A third soldier, a serviceman, had been hit in the upper body. He groaned as doctors placed him on a medical cot, took off a bloody bandage and treated his recent injury from fragments. Covered in a foil blanket, he borrowed a mobile phone to ring his family member. “A fragment of artillery hit me. The cause was a deflected projectile. My condition is stable,” he informed her. What were his plans now? “To get better. This may require a few months. Subsequently, to return to my unit. Someone has to protect our country,” he affirmed.
Doctors care for Taras Mykolaichuk, who was hit in the dorsal area by a fragment of mortar.
Since 2022, Russia has repeatedly targeted hospitals, health facilities, obstetric units and ambulances. Per international monitors, 261 health workers have been fatally attacked in nearly 2,000 assaults. The underground facility is constructed from multiple reinforced shelters, with timber beams, soil and sand placed above up to ground level. It is designed to resist impacts from 152mm artillery shells and even multiple eight-kilogram TNT charges released by aerial means.
A major steel and mining company, which financed the building, plans to erect 20 units in total. A senior official of Ukraine’s national security council and former military leader, the official, declared they would be “critically important for preserving the lives of our armed forces and supporting troops on the battlefront.” The company referred to the initiative as the “largest-scale and demanding” it had undertaken after Russia’s invasion.
An example of the centre’s operating theatres.
Holovashchenko, said some wounded soldiers had to wait hours or even days before they could be evacuated because of the threat of air assaults. “We had two severely injured patients who came at the early hours. I had to carry out a double amputation on a patient. The soldier's bleeding control device had been applied for so long there was no alternative.” What is his method with traumatic surgeries? “I’ve been healthcare for two decades. One must focus,” he remarked.

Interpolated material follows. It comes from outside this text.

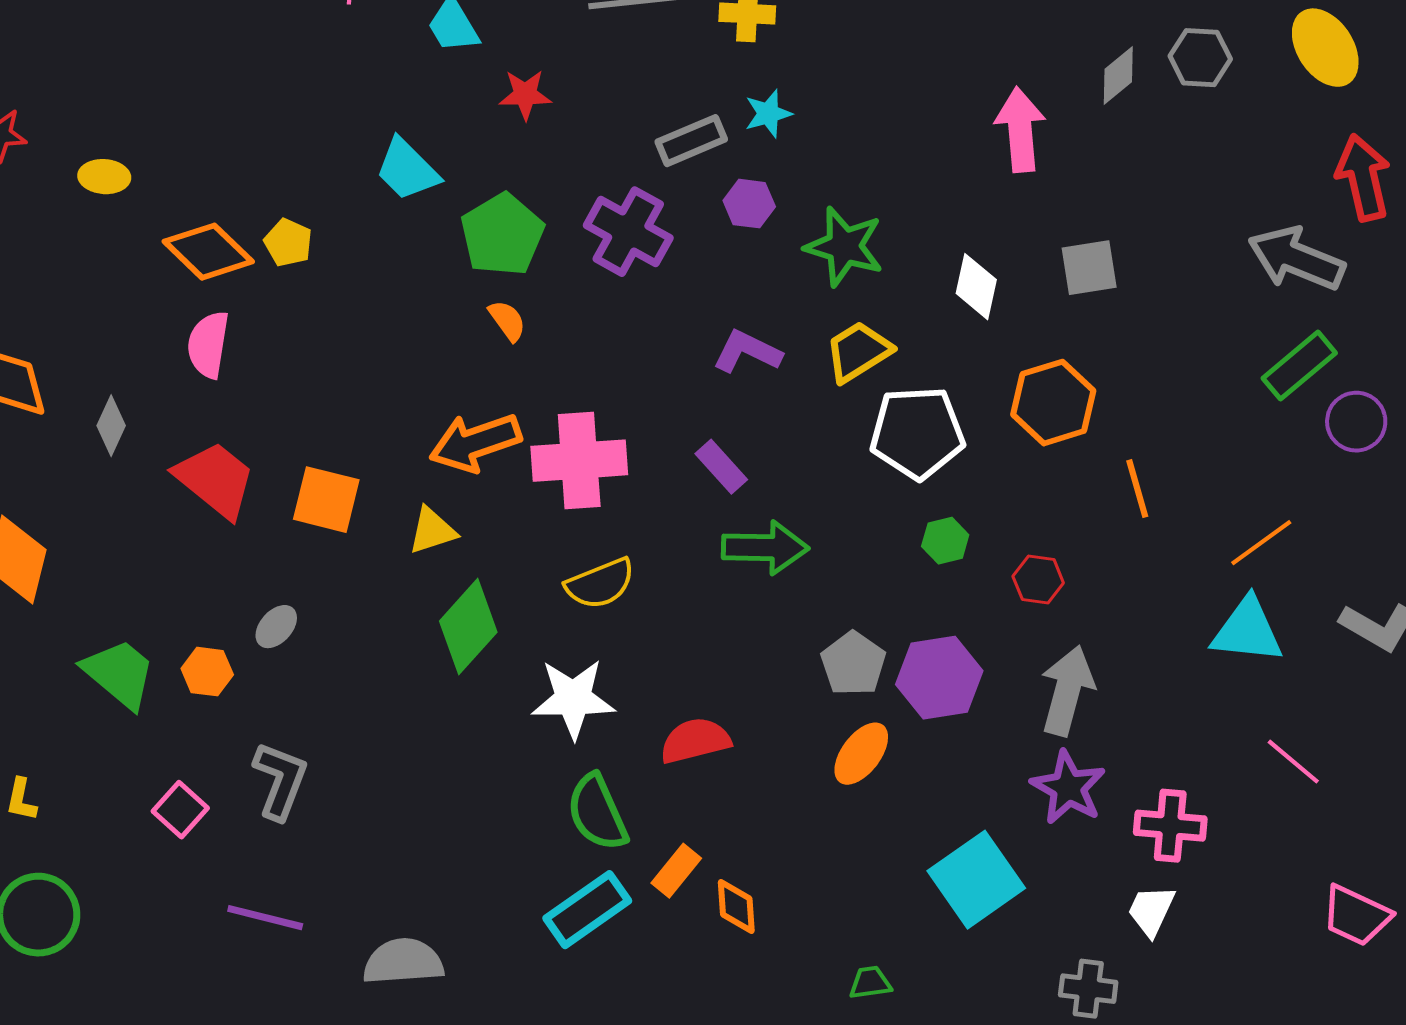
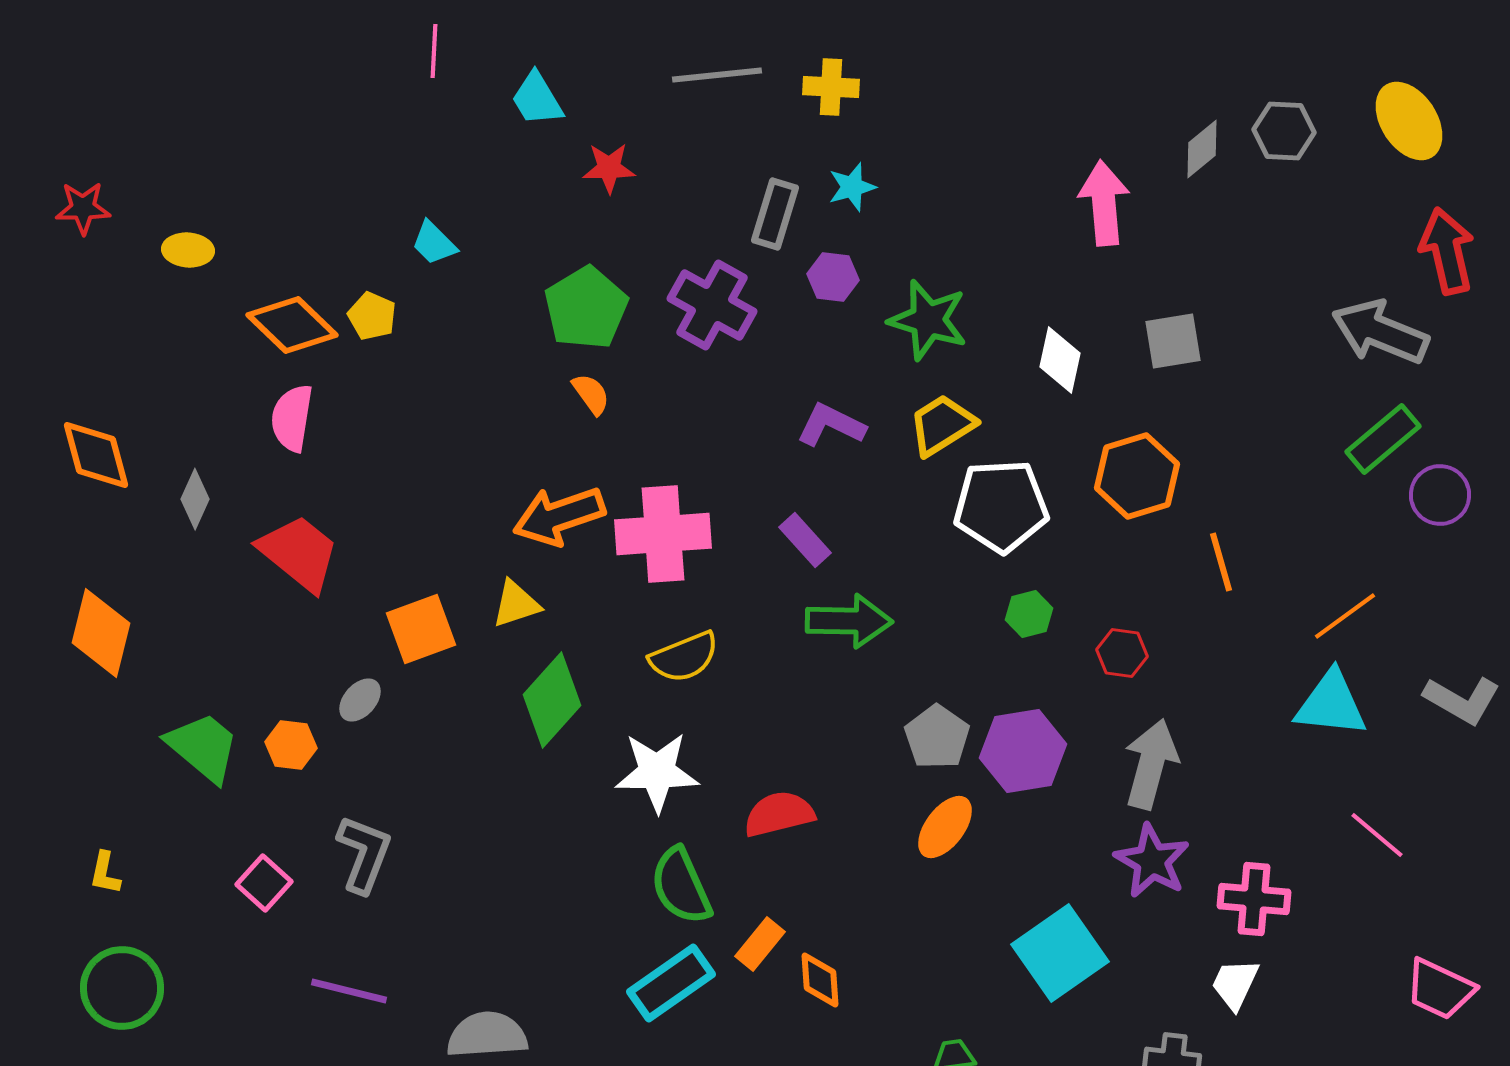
gray rectangle: (691, 141) -> (775, 214), turned -50
cyan trapezoid: (407, 170) -> (434, 243), moved, size x0.7
orange square: (326, 500) -> (421, 629), moved, turned -34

Orderlies transported the soldier up the passage and into an emergency vehicle. The transport was parked under a shrub. He and the two other soldiers were transferred to the city of a major city for further treatment. The subterranean medical team took a break. The facility's orange feline, the mascot, walked up to the entrance to await the next arrivals. “Our facility operates open 24 hours a day,” the surgeon said. “The work is continuous.”